Data to use>
▬▬▬▬▬▬▬▬▬▬
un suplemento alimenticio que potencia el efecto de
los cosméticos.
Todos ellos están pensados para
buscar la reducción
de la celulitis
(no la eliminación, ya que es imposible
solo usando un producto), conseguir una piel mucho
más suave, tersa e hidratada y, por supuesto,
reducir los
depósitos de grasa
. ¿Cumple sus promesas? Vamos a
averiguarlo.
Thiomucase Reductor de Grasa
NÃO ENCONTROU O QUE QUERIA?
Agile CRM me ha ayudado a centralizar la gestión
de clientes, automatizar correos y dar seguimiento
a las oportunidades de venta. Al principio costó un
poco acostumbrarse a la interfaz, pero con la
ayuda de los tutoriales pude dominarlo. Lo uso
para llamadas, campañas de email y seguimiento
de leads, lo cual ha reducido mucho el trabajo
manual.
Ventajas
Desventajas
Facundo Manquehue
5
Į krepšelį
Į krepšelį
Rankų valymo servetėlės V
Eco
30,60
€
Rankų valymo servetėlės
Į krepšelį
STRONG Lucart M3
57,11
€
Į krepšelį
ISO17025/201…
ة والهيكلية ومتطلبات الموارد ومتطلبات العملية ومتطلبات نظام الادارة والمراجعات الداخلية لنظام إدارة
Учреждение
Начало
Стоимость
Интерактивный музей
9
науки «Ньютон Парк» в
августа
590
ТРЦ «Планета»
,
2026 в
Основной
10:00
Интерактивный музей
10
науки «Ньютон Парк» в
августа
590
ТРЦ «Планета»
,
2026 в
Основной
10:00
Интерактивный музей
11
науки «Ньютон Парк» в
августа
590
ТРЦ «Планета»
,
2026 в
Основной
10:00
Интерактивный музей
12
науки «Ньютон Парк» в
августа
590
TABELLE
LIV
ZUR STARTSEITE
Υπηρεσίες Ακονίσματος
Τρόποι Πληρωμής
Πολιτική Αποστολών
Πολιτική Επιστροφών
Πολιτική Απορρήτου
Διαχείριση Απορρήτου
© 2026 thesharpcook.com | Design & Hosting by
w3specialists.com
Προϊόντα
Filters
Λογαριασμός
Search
▬▬▬▬▬▬▬▬▬▬
What you need to do> Repeat the material above exactly, including every line.

Reply>
un suplemento alimenticio que potencia el efecto de
los cosméticos.
Todos ellos están pensados para
buscar la reducción
de la celulitis
(no la eliminación, ya que es imposible
solo usando un producto), conseguir una piel mucho
más suave, tersa e hidratada y, por supuesto,
reducir los
depósitos de grasa
. ¿Cumple sus promesas? Vamos a
averiguarlo.
Thiomucase Reductor de Grasa
NÃO ENCONTROU O QUE QUERIA?
Agile CRM me ha ayudado a centralizar la gestión
de clientes, automatizar correos y dar seguimiento
a las oportunidades de venta. Al principio costó un
poco acostumbrarse a la interfaz, pero con la
ayuda de los tutoriales pude dominarlo. Lo uso
para llamadas, campañas de email y seguimiento
de leads, lo cual ha reducido mucho el trabajo
manual.
Ventajas
Desventajas
Facundo Manquehue
5
Į krepšelį
Į krepšelį
Rankų valymo servetėlės V
Eco
30,60
€
Rankų valymo servetėlės
Į krepšelį
STRONG Lucart M3
57,11
€
Į krepšelį
ISO17025/201…
ة والهيكلية ومتطلبات الموارد ومتطلبات العملية ومتطلبات نظام الادارة والمراجعات الداخلية لنظام إدارة
Учреждение
Начало
Стоимость
Интерактивный музей
9
науки «Ньютон Парк» в
августа
590
ТРЦ «Планета»
,
2026 в
Основной
10:00
Интерактивный музей
10
науки «Ньютон Парк» в
августа
590
ТРЦ «Планета»
,
2026 в
Основной
10:00
Интерактивный музей
11
науки «Ньютон Парк» в
августа
590
ТРЦ «Планета»
,
2026 в
Основной
10:00
Интерактивный музей
12
науки «Ньютон Парк» в
августа
590
TABELLE
LIV
ZUR STARTSEITE
Υπηρεσίες Ακονίσματος
Τρόποι Πληρωμής
Πολιτική Αποστολών
Πολιτική Επιστροφών
Πολιτική Απορρήτου
Διαχείριση Απορρήτου
© 2026 thesharpcook.com | Design & Hosting by
w3specialists.com
Προϊόντα
Filters
Λογαριασμός
Search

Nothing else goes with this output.